* EXERCISE *
Scan the lines below for the word "right". Copy each line you find it in.

RECORDS SHOWN below:

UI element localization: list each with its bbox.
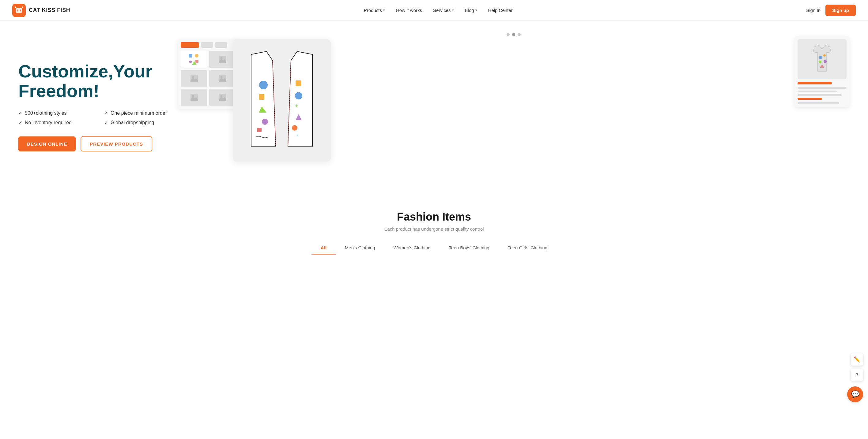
sign-up-button[interactable]: Sign up	[826, 5, 856, 16]
logo-text: CAT KISS FISH	[29, 7, 70, 13]
svg-rect-28	[296, 80, 301, 86]
main-header: CAT KISS FISH Products ▾ How it works Se…	[0, 0, 868, 21]
svg-rect-6	[195, 60, 198, 63]
product-bar-6	[798, 102, 839, 104]
hero-title: Customize,Your Freedom!	[19, 62, 178, 101]
check-icon-1: ✓	[19, 110, 22, 116]
products-chevron: ▾	[383, 8, 385, 12]
fashion-subtitle: Each product has undergone strict qualit…	[19, 226, 849, 232]
preview-products-button[interactable]: PREVIEW PRODUCTS	[81, 136, 152, 151]
product-bar-1	[798, 82, 832, 85]
main-nav: Products ▾ How it works Services ▾ Blog …	[364, 8, 513, 13]
slider-dots	[506, 33, 521, 36]
feature-no-inventory: ✓ No inventory required	[19, 120, 92, 126]
svg-rect-27	[257, 128, 261, 132]
placeholder-icon-4	[190, 93, 198, 102]
product-bar-2	[798, 87, 846, 89]
placeholder-icon-2	[190, 74, 198, 82]
logo-icon	[12, 4, 26, 17]
svg-text:≈: ≈	[297, 133, 299, 138]
product-bar-4	[798, 94, 842, 96]
panel-tab-2[interactable]	[215, 42, 227, 48]
placeholder-icon-3	[218, 74, 227, 82]
design-icon	[187, 53, 201, 66]
logo-area[interactable]: CAT KISS FISH	[12, 4, 70, 17]
dot-2[interactable]	[512, 33, 515, 36]
placeholder-icon-1	[218, 55, 227, 64]
panel-cell-4	[209, 70, 236, 87]
nav-help-center[interactable]: Help Center	[488, 8, 513, 13]
category-tabs: All Men's Clothing Women's Clothing Teen…	[19, 241, 849, 255]
hero-buttons: DESIGN ONLINE PREVIEW PRODUCTS	[19, 136, 178, 151]
services-chevron: ▾	[452, 8, 454, 12]
hero-content: Customize,Your Freedom! ✓ 500+clothing s…	[19, 62, 178, 152]
tab-all[interactable]: All	[311, 241, 336, 255]
svg-rect-3	[189, 54, 192, 58]
svg-point-32	[292, 125, 298, 131]
sign-in-link[interactable]: Sign In	[806, 8, 820, 13]
product-bar-3	[798, 91, 837, 92]
dot-1[interactable]	[506, 33, 510, 36]
feature-dropshipping: ✓ Global dropshipping	[104, 120, 178, 126]
svg-rect-24	[259, 94, 264, 100]
feature-clothing-styles: ✓ 500+clothing styles	[19, 110, 92, 116]
check-icon-2: ✓	[104, 110, 108, 116]
design-online-button[interactable]: DESIGN ONLINE	[19, 136, 76, 151]
hero-features: ✓ 500+clothing styles ✓ One piece minimu…	[19, 110, 178, 126]
nav-how-it-works[interactable]: How it works	[396, 8, 422, 13]
svg-point-34	[819, 56, 822, 59]
check-icon-3: ✓	[19, 120, 22, 126]
panel-cell-6	[209, 89, 236, 106]
svg-rect-36	[819, 61, 822, 63]
hero-visuals: + ≈	[178, 33, 849, 180]
panel-cell-2	[209, 51, 236, 68]
hoodie-preview-svg	[810, 44, 834, 74]
svg-point-35	[823, 54, 826, 57]
product-bar-5	[798, 98, 822, 100]
tab-womens-clothing[interactable]: Women's Clothing	[384, 241, 440, 255]
design-panel	[178, 39, 239, 109]
svg-point-4	[195, 54, 198, 58]
svg-point-23	[259, 81, 268, 89]
svg-point-26	[262, 119, 268, 125]
fashion-section: Fashion Items Each product has undergone…	[0, 192, 868, 267]
svg-point-2	[20, 9, 21, 11]
tab-teen-girls-clothing[interactable]: Teen Girls' Clothing	[499, 241, 557, 255]
svg-text:+: +	[294, 102, 298, 109]
hero-section: Customize,Your Freedom! ✓ 500+clothing s…	[0, 21, 868, 192]
nav-products[interactable]: Products ▾	[364, 8, 385, 13]
panel-tab-1[interactable]	[201, 42, 213, 48]
vest-preview-panel: + ≈	[233, 39, 331, 162]
panel-cell-3	[181, 70, 207, 87]
tab-teen-boys-clothing[interactable]: Teen Boys' Clothing	[440, 241, 499, 255]
panel-grid	[181, 51, 236, 106]
nav-blog[interactable]: Blog ▾	[465, 8, 477, 13]
panel-cell-design[interactable]	[181, 51, 207, 68]
check-icon-4: ✓	[104, 120, 108, 126]
panel-tab-active[interactable]	[181, 42, 199, 48]
panel-header	[181, 42, 236, 48]
nav-services[interactable]: Services ▾	[433, 8, 454, 13]
svg-point-29	[295, 92, 302, 99]
tab-mens-clothing[interactable]: Men's Clothing	[336, 241, 384, 255]
blog-chevron: ▾	[475, 8, 477, 12]
placeholder-icon-5	[218, 93, 227, 102]
dot-3[interactable]	[518, 33, 521, 36]
product-image	[798, 39, 846, 79]
svg-point-37	[824, 60, 827, 63]
fashion-title: Fashion Items	[19, 210, 849, 223]
svg-point-7	[189, 61, 192, 63]
product-card-preview	[795, 36, 849, 107]
cat-kiss-fish-logo-svg	[15, 6, 23, 15]
feature-min-order: ✓ One piece minimum order	[104, 110, 178, 116]
panel-cell-5	[181, 89, 207, 106]
header-right: Sign In Sign up	[806, 5, 856, 16]
vest-svg: + ≈	[242, 48, 321, 153]
svg-point-1	[17, 9, 19, 11]
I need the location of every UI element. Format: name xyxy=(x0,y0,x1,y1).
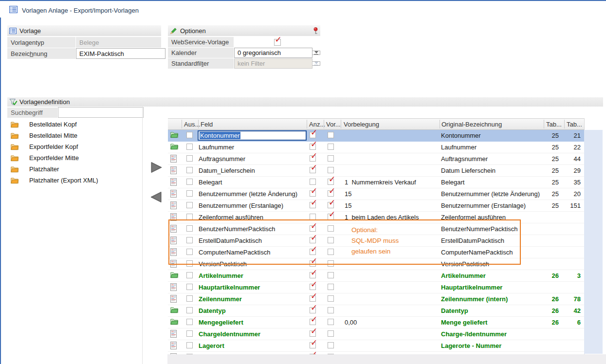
anz-checkbox[interactable]: ✓ xyxy=(310,202,316,208)
column-header-5[interactable]: Original-Bezeichnung xyxy=(441,121,502,128)
anz-checkbox[interactable]: ✓ xyxy=(310,225,316,232)
vor-checkbox[interactable] xyxy=(328,342,334,348)
folder-item[interactable]: Bestelldatei Kopf xyxy=(7,119,106,130)
vor-checkbox[interactable] xyxy=(328,295,334,302)
table-row[interactable]: Zeilennummer✓Zeilennummer (intern)2678 xyxy=(168,293,584,305)
search-input[interactable] xyxy=(58,107,144,118)
aus-checkbox[interactable] xyxy=(186,190,193,197)
vor-checkbox[interactable] xyxy=(328,249,334,255)
aus-checkbox[interactable] xyxy=(186,167,193,173)
vor-checkbox[interactable]: ✓ xyxy=(328,202,334,208)
folder-item[interactable]: Exportfelder Kopf xyxy=(7,141,106,152)
anz-checkbox[interactable]: ✓ xyxy=(310,284,316,290)
vor-checkbox[interactable] xyxy=(328,144,334,150)
anz-checkbox[interactable]: ✓ xyxy=(310,330,316,337)
table-row[interactable]: Lagerort✓Lagerorte - Nummer xyxy=(168,340,584,352)
aus-checkbox[interactable] xyxy=(186,155,193,162)
aus-checkbox[interactable] xyxy=(186,330,193,337)
vor-checkbox[interactable] xyxy=(328,330,334,337)
anz-checkbox[interactable] xyxy=(310,214,316,220)
red-check-icon: ✓ xyxy=(329,199,335,207)
table-row[interactable]: Zeilenformel ausführen✓1 beim Laden des … xyxy=(168,212,584,223)
vor-checkbox[interactable] xyxy=(328,272,334,278)
feld-edit-input[interactable]: Kontonummer xyxy=(198,130,307,141)
vor-checkbox[interactable] xyxy=(328,237,334,243)
aus-checkbox[interactable] xyxy=(186,214,193,220)
vor-checkbox[interactable] xyxy=(328,225,334,232)
aus-checkbox[interactable] xyxy=(186,295,193,302)
anz-checkbox[interactable]: ✓ xyxy=(310,260,316,267)
anz-checkbox[interactable]: ✓ xyxy=(310,272,316,278)
aus-checkbox[interactable] xyxy=(186,307,193,313)
vor-checkbox[interactable] xyxy=(328,307,334,313)
move-left-button[interactable] xyxy=(150,191,163,203)
table-row[interactable]: Datentyp✓Datentyp2642 xyxy=(168,305,584,317)
aus-checkbox[interactable] xyxy=(186,237,193,243)
column-header-6[interactable]: Tab... xyxy=(546,121,562,128)
anz-checkbox[interactable]: ✓ xyxy=(310,319,316,325)
vor-checkbox[interactable] xyxy=(328,319,334,325)
anz-checkbox[interactable]: ✓ xyxy=(310,144,316,150)
red-check-icon: ✓ xyxy=(311,304,317,312)
aus-checkbox[interactable] xyxy=(186,319,193,325)
selected-text: Kontonummer xyxy=(200,132,240,139)
vor-checkbox[interactable] xyxy=(328,155,334,162)
column-header-1[interactable]: Feld xyxy=(201,121,213,128)
pin-icon[interactable] xyxy=(313,27,318,35)
anz-checkbox[interactable]: ✓ xyxy=(310,167,316,173)
aus-checkbox[interactable] xyxy=(186,284,193,290)
table-row[interactable]: Belegart✓1 Nummernkreis VerkaufBelegart2… xyxy=(168,177,584,188)
bezeichnung-input[interactable] xyxy=(76,48,165,59)
webservice-vorlage-checkbox[interactable]: ✓ xyxy=(274,39,281,46)
aus-checkbox[interactable] xyxy=(186,132,193,138)
red-check-icon: ✓ xyxy=(311,128,317,137)
table-row[interactable]: Auftragsnummer✓Auftragsnummer2544 xyxy=(168,153,584,165)
aus-checkbox[interactable] xyxy=(186,272,193,278)
table-row[interactable]: Hauptartikelnummer✓Hauptartikelnummer xyxy=(168,282,584,293)
table-row[interactable]: Artikelnummer✓Artikelnummer263 xyxy=(168,270,584,282)
table-row[interactable]: Benutzernummer (letzte Änderung)✓✓15Benu… xyxy=(168,188,584,200)
folder-item[interactable]: Platzhalter xyxy=(7,164,106,175)
anz-checkbox[interactable] xyxy=(310,179,316,185)
anz-checkbox[interactable]: ✓ xyxy=(310,307,316,313)
folder-item[interactable]: Bestelldatei Mitte xyxy=(7,130,106,141)
aus-checkbox[interactable] xyxy=(186,342,193,348)
aus-checkbox[interactable] xyxy=(186,249,193,255)
column-header-3[interactable]: Vor... xyxy=(326,121,341,128)
column-header-4[interactable]: Vorbelegung xyxy=(344,121,379,128)
table-row[interactable]: Benutzernummer (Erstanlage)✓✓15Benutzern… xyxy=(168,200,584,212)
table-row[interactable]: VersionPacktisch✓VersionPacktisch xyxy=(168,258,584,270)
anz-checkbox[interactable]: ✓ xyxy=(310,155,316,162)
folder-item[interactable]: Exportfelder Mitte xyxy=(7,152,106,164)
standardfilter-value: kein Filter xyxy=(234,58,312,69)
aus-checkbox[interactable] xyxy=(186,225,193,232)
table-row[interactable]: Laufnummer✓Laufnummer2522 xyxy=(168,142,584,153)
aus-checkbox[interactable] xyxy=(186,260,193,267)
vor-checkbox[interactable]: ✓ xyxy=(328,214,334,220)
aus-checkbox[interactable] xyxy=(186,202,193,208)
vor-checkbox[interactable] xyxy=(328,132,334,138)
vor-checkbox[interactable] xyxy=(328,260,334,267)
vor-checkbox[interactable] xyxy=(328,284,334,290)
table-row[interactable]: Datum_Lieferschein✓Datum Lieferschein252… xyxy=(168,165,584,177)
vor-checkbox[interactable]: ✓ xyxy=(328,190,334,197)
table-row[interactable]: Kontonummer✓Kontonummer2521 xyxy=(168,130,584,142)
anz-checkbox[interactable]: ✓ xyxy=(310,342,316,348)
kalender-dropdown-button[interactable] xyxy=(312,51,320,55)
table-row[interactable]: ChargeIdentnummer✓Charge-/Identnummer xyxy=(168,328,584,340)
column-header-7[interactable]: Tab... xyxy=(567,121,582,128)
aus-checkbox[interactable] xyxy=(186,144,193,150)
folder-item[interactable]: Platzhalter (Export XML) xyxy=(7,175,106,186)
vor-checkbox[interactable]: ✓ xyxy=(328,179,334,185)
anz-checkbox[interactable]: ✓ xyxy=(310,132,316,138)
anz-checkbox[interactable]: ✓ xyxy=(310,237,316,243)
anz-checkbox[interactable]: ✓ xyxy=(310,249,316,255)
aus-checkbox[interactable] xyxy=(186,179,193,185)
column-separator xyxy=(564,120,565,128)
move-right-button[interactable] xyxy=(150,162,163,173)
table-row[interactable]: Mengegeliefert✓0,00Menge geliefert266 xyxy=(168,317,584,328)
anz-checkbox[interactable]: ✓ xyxy=(310,190,316,197)
column-header-2[interactable]: Anz... xyxy=(309,121,325,128)
anz-checkbox[interactable]: ✓ xyxy=(310,295,316,302)
vor-checkbox[interactable] xyxy=(328,167,334,173)
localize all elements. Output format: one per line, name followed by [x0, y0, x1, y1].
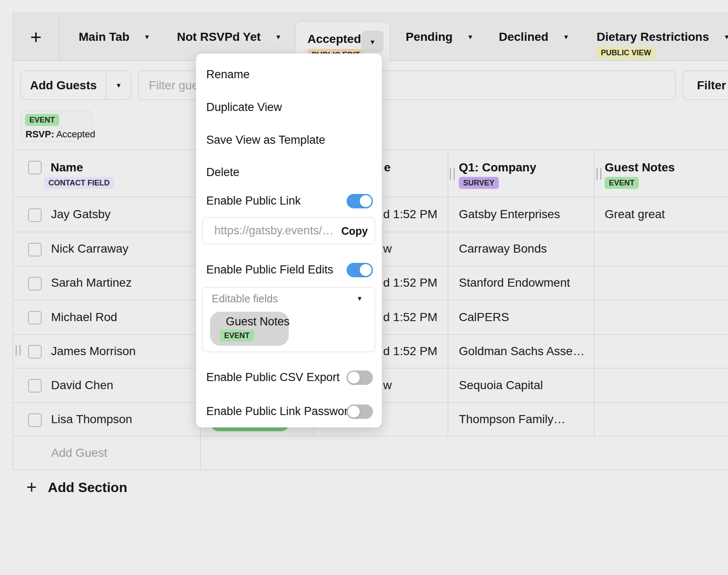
add-section-button[interactable]: + Add Section — [26, 476, 127, 498]
guest-name-cell[interactable]: Jay Gatsby — [51, 197, 111, 232]
editable-fields-placeholder: Editable fields — [212, 293, 278, 305]
menu-item-delete[interactable]: Delete — [206, 166, 239, 179]
chevron-down-icon: ▼ — [370, 39, 376, 45]
event-badge: EVENT — [220, 330, 254, 342]
app-window: + Main Tab ▼ Not RSVPd Yet ▼ Accepted ▼ … — [0, 0, 728, 575]
tab-pending[interactable]: Pending ▼ — [406, 13, 473, 61]
event-badge: EVENT — [25, 114, 59, 126]
view-options-menu: Rename Duplicate View Save View as Templ… — [196, 54, 382, 427]
column-divider — [594, 150, 594, 436]
filter-chip-field: RSVP: — [26, 129, 54, 139]
public-view-badge: PUBLIC VIEW — [597, 47, 655, 59]
tab-options-button[interactable]: ▼ — [361, 31, 384, 53]
editable-fields-box[interactable]: Editable fields ▼ Guest Notes EVENT — [202, 287, 375, 352]
filter-button[interactable]: Filter — [682, 71, 728, 100]
column-header-date-fragment[interactable]: e — [384, 161, 391, 174]
company-cell[interactable]: Goldman Sachs Asse… — [459, 334, 585, 368]
column-header-guest-notes[interactable]: Guest Notes — [605, 161, 675, 174]
csv-export-toggle[interactable] — [347, 370, 373, 385]
menu-item-save-view-as-template[interactable]: Save View as Template — [206, 134, 325, 147]
column-divider — [448, 150, 448, 436]
date-cell[interactable]: d 1:52 PM — [383, 266, 438, 300]
select-all-checkbox[interactable] — [28, 161, 42, 174]
column-header-name[interactable]: Name — [51, 161, 83, 174]
public-link-toggle[interactable] — [347, 194, 373, 208]
date-cell[interactable]: d 1:52 PM — [383, 334, 438, 368]
row-divider — [13, 436, 728, 436]
row-checkbox[interactable] — [28, 345, 42, 359]
guest-name-cell[interactable]: Michael Rod — [51, 300, 117, 334]
chevron-down-icon[interactable]: ▼ — [275, 34, 282, 40]
company-cell[interactable]: Stanford Endowment — [459, 266, 570, 300]
enable-public-field-edits-label: Enable Public Field Edits — [206, 263, 333, 276]
row-drag-handle[interactable] — [16, 345, 20, 356]
guest-notes-cell[interactable]: Great great — [605, 197, 665, 232]
tab-label: Pending — [406, 30, 452, 44]
tab-main-tab[interactable]: Main Tab ▼ — [79, 13, 150, 61]
contact-field-badge: CONTACT FIELD — [44, 177, 114, 189]
add-section-label: Add Section — [48, 480, 128, 495]
enable-public-csv-export-label: Enable Public CSV Export — [206, 371, 340, 384]
copy-button[interactable]: Copy — [341, 225, 368, 237]
company-cell[interactable]: Gatsby Enterprises — [459, 197, 560, 232]
toggle-knob — [360, 195, 372, 207]
company-cell[interactable]: Sequoia Capital — [459, 368, 543, 402]
chevron-down-icon[interactable]: ▼ — [144, 34, 150, 40]
add-guest-row[interactable]: Add Guest — [51, 436, 107, 470]
chevron-down-icon[interactable]: ▼ — [467, 34, 473, 40]
filter-button-label: Filter — [697, 79, 726, 92]
event-badge: EVENT — [605, 177, 639, 189]
panel-left-border — [13, 13, 13, 470]
row-checkbox[interactable] — [28, 277, 42, 290]
guest-name-cell[interactable]: James Morrison — [51, 334, 136, 368]
editable-field-chip[interactable]: Guest Notes EVENT — [210, 312, 289, 346]
chevron-down-icon[interactable]: ▼ — [724, 34, 728, 40]
chevron-down-icon[interactable]: ▼ — [356, 295, 363, 302]
plus-icon: + — [26, 478, 37, 496]
column-drag-handle[interactable] — [450, 168, 455, 180]
active-filter-chip[interactable]: EVENT RSVP: Accepted — [20, 111, 93, 142]
tab-label: Accepted — [307, 32, 361, 46]
company-cell[interactable]: Carraway Bonds — [459, 232, 547, 266]
company-cell[interactable]: Thompson Family… — [459, 402, 566, 436]
link-password-toggle[interactable] — [347, 404, 373, 419]
menu-item-duplicate-view[interactable]: Duplicate View — [206, 101, 282, 114]
column-header-company[interactable]: Q1: Company — [459, 161, 536, 174]
guest-name-cell[interactable]: Lisa Thompson — [51, 402, 132, 436]
tab-declined[interactable]: Declined ▼ — [499, 13, 569, 61]
guest-name-cell[interactable]: Sarah Martinez — [51, 266, 132, 300]
public-link-url: https://gatsby.events/… — [214, 224, 333, 237]
company-cell[interactable]: CalPERS — [459, 300, 509, 334]
toggle-knob — [360, 264, 372, 276]
tab-label: Not RSVPd Yet — [177, 30, 261, 44]
row-checkbox[interactable] — [28, 243, 42, 256]
filter-chip-value: Accepted — [56, 129, 95, 139]
row-checkbox[interactable] — [28, 379, 42, 393]
guest-name-cell[interactable]: Nick Carraway — [51, 232, 128, 266]
menu-item-rename[interactable]: Rename — [206, 68, 250, 81]
add-guests-split-button: Add Guests ▼ — [20, 71, 131, 100]
guest-name-cell[interactable]: David Chen — [51, 368, 113, 402]
enable-public-link-password-label: Enable Public Link Password — [206, 405, 354, 418]
tab-label: Dietary Restrictions — [597, 30, 709, 44]
add-guests-dropdown-button[interactable]: ▼ — [106, 71, 131, 100]
add-guests-button[interactable]: Add Guests — [21, 71, 106, 100]
public-link-url-box: https://gatsby.events/… Copy — [202, 217, 375, 244]
filter-chip-label: RSVP: Accepted — [26, 129, 95, 140]
row-checkbox[interactable] — [28, 311, 42, 325]
enable-public-link-label: Enable Public Link — [206, 194, 301, 208]
toggle-knob — [348, 406, 360, 418]
column-drag-handle[interactable] — [597, 168, 601, 180]
date-cell[interactable]: w — [383, 368, 392, 402]
row-checkbox[interactable] — [28, 413, 42, 427]
date-cell[interactable]: d 1:52 PM — [383, 300, 438, 334]
table-bottom-border — [13, 470, 728, 470]
tab-label: Declined — [499, 30, 549, 44]
date-cell[interactable]: d 1:52 PM — [383, 197, 438, 232]
row-checkbox[interactable] — [28, 208, 42, 222]
chevron-down-icon[interactable]: ▼ — [563, 34, 569, 40]
survey-badge: SURVEY — [459, 177, 499, 189]
date-cell[interactable]: w — [383, 232, 392, 266]
field-edits-toggle[interactable] — [347, 263, 373, 277]
new-tab-button[interactable]: + — [13, 13, 59, 61]
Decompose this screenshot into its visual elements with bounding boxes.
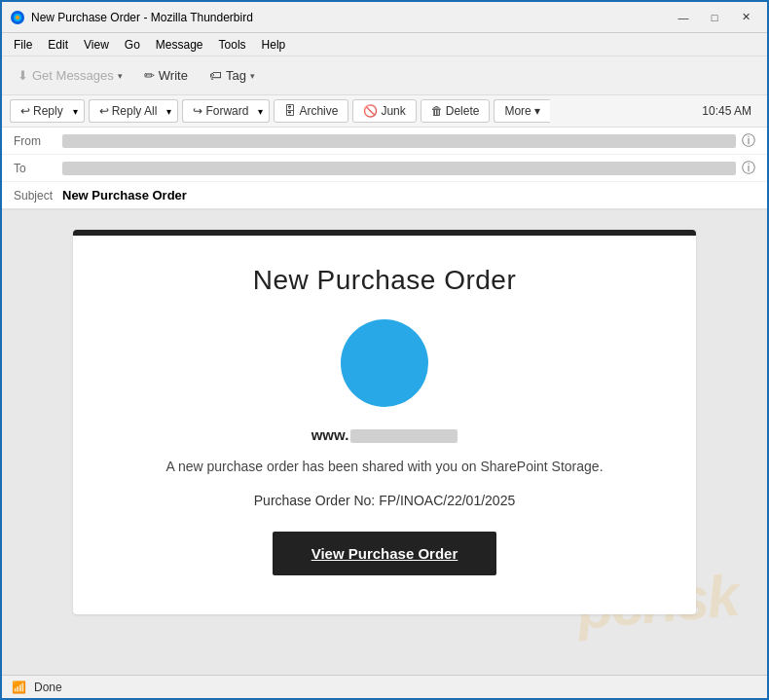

End of RECORDS SHOWN.

* EXERCISE RESULT *
header-right: Sign In Sign up	[806, 5, 856, 16]
move-right-button[interactable] xyxy=(150,162,163,173)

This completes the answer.